_Exercise brief_
Write out the lines of the material below exactly, beginning at the line with "IntelliSense +" and stopping after the line with "Usamos cookies para", and leave out the pictures.
Information shown: Begin
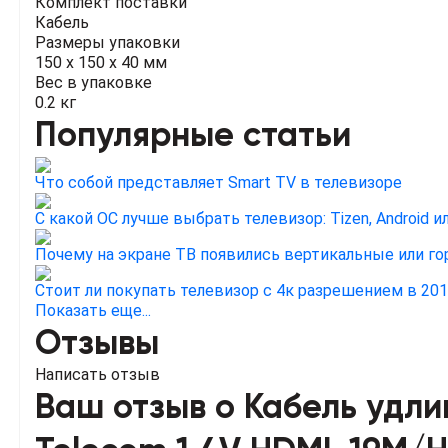
Комплект поставки
Кабель
Размеры упаковки
150 x 150 x 40 мм
Вес в упаковке
0.2 кг
Популярные статьи
Что собой представляет Smart TV в телевизоре
С какой ОС лучше выбрать телевизор: Tizen, Android 
Почему на экране ТВ появились вертикальные или г
Стоит ли покупать телевизор с 4к разрешением в 201
Показать еще...
Отзывы
Написать отзыв
Ваш отзыв о Кабель удл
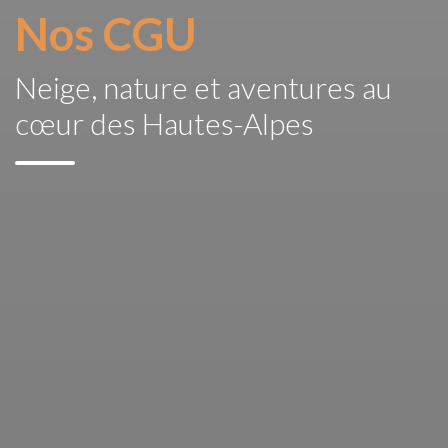
Nos CGU
Neige, nature et aventures au
cœur des Hautes-Alpes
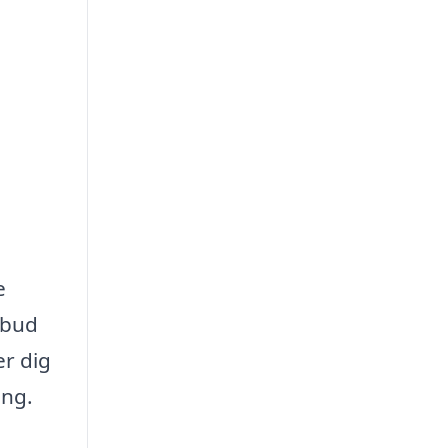
e
ilbud
er dig
ing.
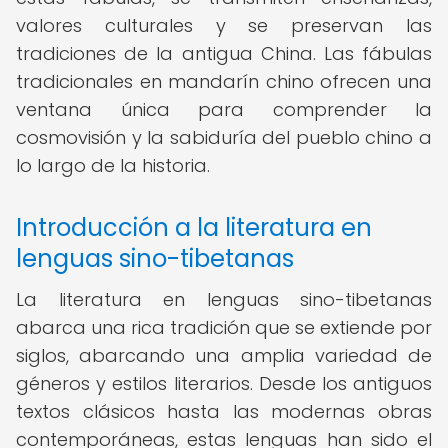
valores culturales y se preservan las
tradiciones de la antigua China. Las fábulas
tradicionales en mandarín chino ofrecen una
ventana única para comprender la
cosmovisión y la sabiduría del pueblo chino a
lo largo de la historia.
Introducción a la literatura en
lenguas sino-tibetanas
La literatura en lenguas sino-tibetanas
abarca una rica tradición que se extiende por
siglos, abarcando una amplia variedad de
géneros y estilos literarios. Desde los antiguos
textos clásicos hasta las modernas obras
contemporáneas, estas lenguas han sido el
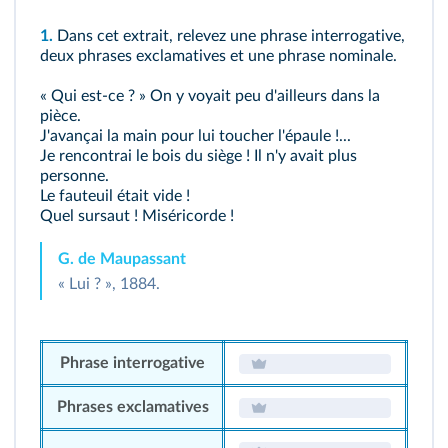
1.
Dans cet extrait, relevez une phrase interrogative,
deux phrases exclamatives et une phrase nominale.
« Qui est-ce ? » On y voyait peu d'ailleurs dans la
pièce.
J'avançai la main pour lui toucher l'épaule !...
Je rencontrai le bois du siège ! Il n'y avait plus
personne.
Le fauteuil était vide !
Quel sursaut ! Miséricorde !
G. de Maupassant
« Lui ? », 1884.
Phrase interrogative
Phrases exclamatives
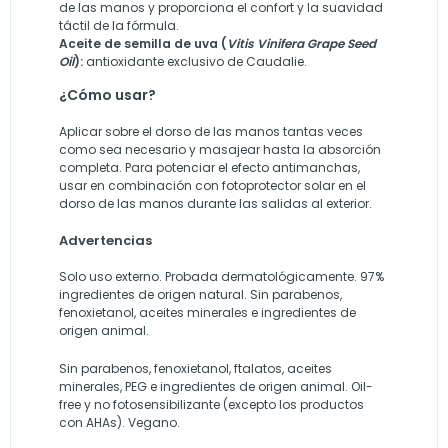
de las manos y proporciona el confort y la suavidad
táctil de la fórmula.
Aceite de semilla de uva (
Vitis Vinifera Grape Seed
Oil
):
antioxidante exclusivo de Caudalie.
¿Cómo usar?
Aplicar sobre el dorso de las manos tantas veces
como sea necesario y masajear hasta la absorción
completa. Para potenciar el efecto antimanchas,
usar en combinación con fotoprotector solar en el
dorso de las manos durante las salidas al exterior.
Advertencias
Solo uso externo. Probada dermatológicamente. 97%
ingredientes de origen natural. Sin parabenos,
fenoxietanol, aceites minerales e ingredientes de
origen animal.
Sin parabenos, fenoxietanol, ftalatos, aceites
minerales, PEG e ingredientes de origen animal. Oil-
free y no fotosensibilizante (excepto los productos
con AHAs). Vegano.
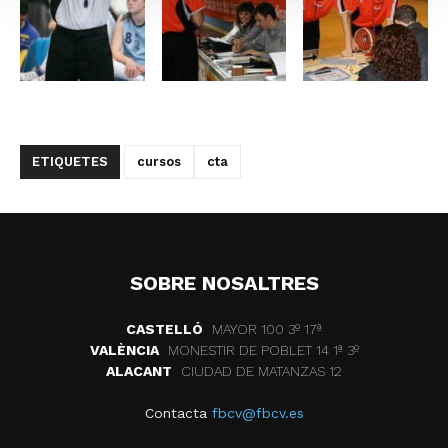
ETIQUETES
cursos
cta
SOBRE NOSALTRES
CASTELLÓ
MAYOR 100 3º 17ª
VALÈNCIA
MONESTIR DE POBLET 14 1ª 3º
ALACANT
CIUDAD DE MATANZAS 12
Contacta
fbcv@fbcv.es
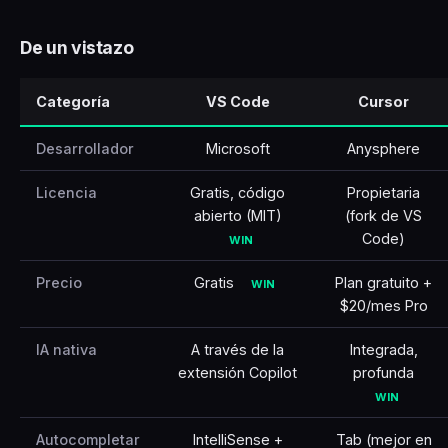
🇹🇷
Türkçe
De un vistazo
Categoría
VS Code
Cursor
Desarrollador
Microsoft
Anysphere
Licencia
Gratis, código
Propietaria
abierto (MIT)
(fork de VS
Code)
WIN
Precio
Gratis
Plan gratuito +
WIN
$20/mes Pro
IA nativa
A través de la
Integrada,
extensión Copilot
profunda
WIN
Autocompletar
IntelliSense +
Tab (mejor en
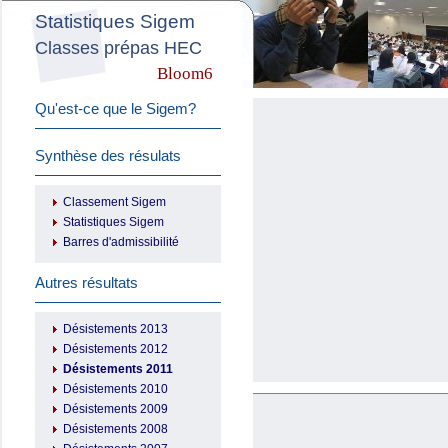
Statistiques Sigem
Classes prépas HEC
Bloom6
Qu'est-ce que le Sigem?
Synthèse des résulats
Classement Sigem
Statistiques Sigem
Barres d'admissibilité
Autres résultats
Désistements 2013
Désistements 2012
Désistements 2011
Désistements 2010
Désistements 2009
Désistements 2008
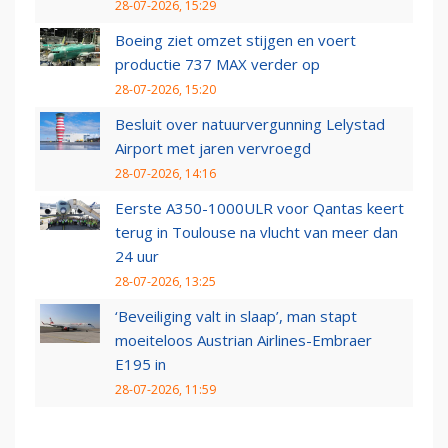
28-07-2026, 15:29
Boeing ziet omzet stijgen en voert
productie 737 MAX verder op
28-07-2026, 15:20
Besluit over natuurvergunning Lelystad
Airport met jaren vervroegd
28-07-2026, 14:16
Eerste A350-1000ULR voor Qantas keert
terug in Toulouse na vlucht van meer dan
24 uur
28-07-2026, 13:25
‘Beveiliging valt in slaap’, man stapt
moeiteloos Austrian Airlines-Embraer
E195 in
28-07-2026, 11:59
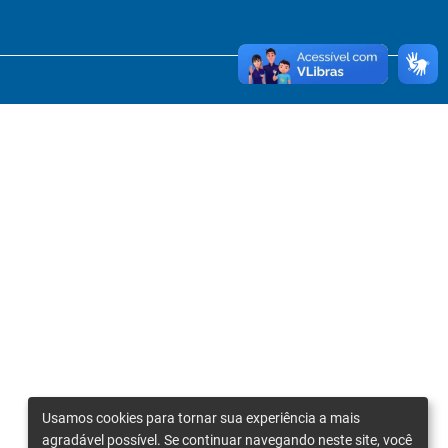
Usamos cookies para tornar sua experiência a mais
agradável possível. Se continuar navegando neste site, você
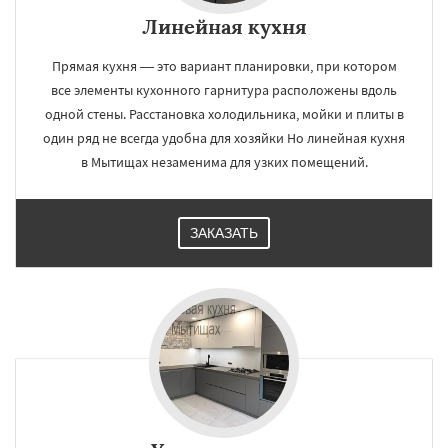
Линейная кухня
Прямая кухня — это вариант планировки, при котором
все элементы кухонного гарнитура расположены вдоль
одной стены. Расстановка холодильника, мойки и плиты в
один ряд не всегда удобна для хозяйки Но линейная кухня
в Мытищах незаменима для узких помещений.
ЗАКАЗАТЬ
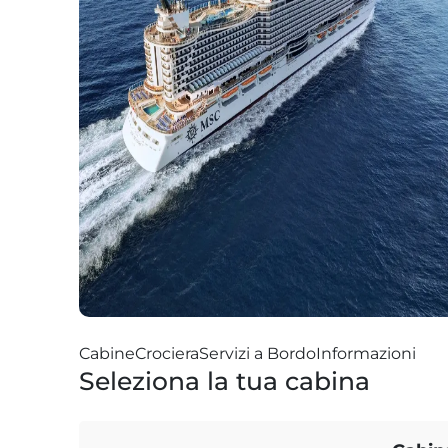
Cabine
Crociera
Servizi a Bordo
Informazioni
Seleziona la tua cabina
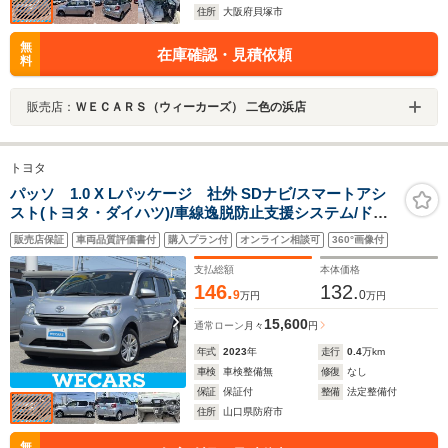
住所
大阪府貝塚市
無
在庫確認・見積依頼
料
販売店：
ＷＥＣＡＲＳ（ウィーカーズ） 二色の浜店
トヨタ
パッソ 1.0 X Lパッケージ 社外 SDナビ/スマートアシ
スト(トヨタ・ダイハツ)/車線逸脱防止支援システム/ドラ
イブレコーダー 前後/ヘッドランプ LED/Bluetooth接
販売店保証
車両品質評価書付
購入プラン付
オンライン相談可
360°画像付
続/EBD付ABS/横滑り防止装置
支払総額
本体価格
146.
132.
9
0
万円
万円
15,600
通常ローン
月々
円
年式
2023
年
走行
0.4
万km
車検
車検整備無
修復
なし
保証
保証付
整備
法定整備付
住所
山口県防府市
無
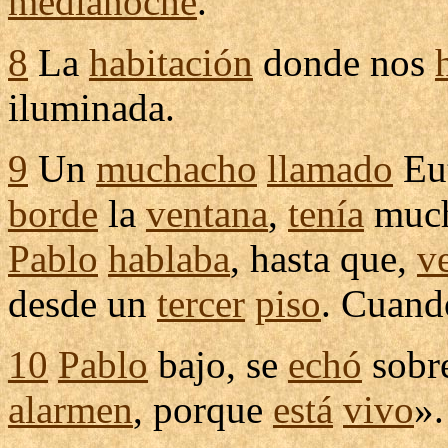
medianoche
.
8
La
habitación
donde nos
iluminada
.
9
Un
muchacho
llamado
Eu
borde
la
ventana
,
tenía
muc
Pablo
hablaba
, hasta que,
v
desde un
tercer
piso
. Cuand
10
Pablo
bajo, se
echó
sobre
alarmen
, porque
está
vivo
».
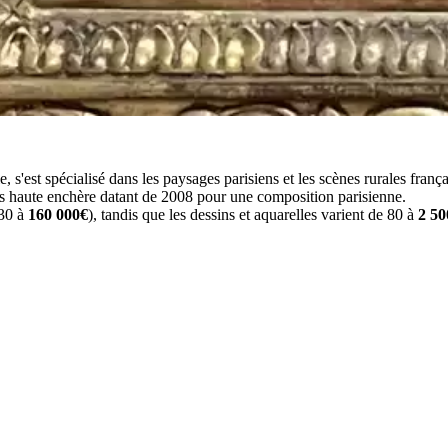
, s'est spécialisé dans les paysages parisiens et les scènes rurales fran
lus haute enchère datant de 2008 pour une composition parisienne.
830 à
160 000€
), tandis que les dessins et aquarelles varient de 80 à
2 50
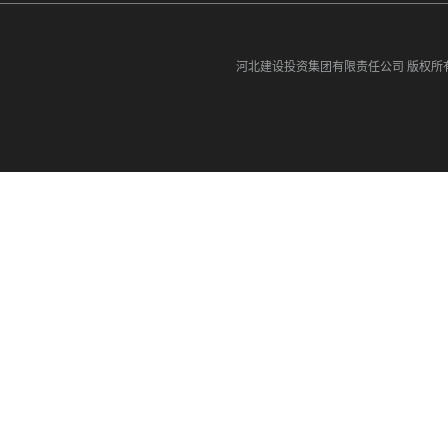
河北建设投资集团有限责任公司
版权所有©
Information shown: End
_Response to this exercise_
IntelliSense +
Tab (mejor en
Statistiques Sigem
Classes prépas HEC
Bloom6
Qu'est-ce que le Sigem?
Synthèse des résulats
Classement Sigem
Statistiques Sigem
Barres d'admissibilité
Autres résultats
Désistements 2013
Désistements 2012
Désistements 2011
Désistements 2010
Désistements 2009
Désistements 2008
28-07-2026, 15:29
Boeing ziet omzet stijgen en voert
productie 737 MAX verder op
28-07-2026, 15:20
Besluit over natuurvergunning Lelystad
Airport met jaren vervroegd
28-07-2026, 14:16
Eerste A350-1000ULR voor Qantas keert
terug in Toulouse na vlucht van meer dan
24 uur
28-07-2026, 13:25
‘Beveiliging valt in slaap’, man stapt
moeiteloos Austrian Airlines-Embraer
E195 in
28-07-2026, 11:59
Usamos cookies para tornar sua experiência a mais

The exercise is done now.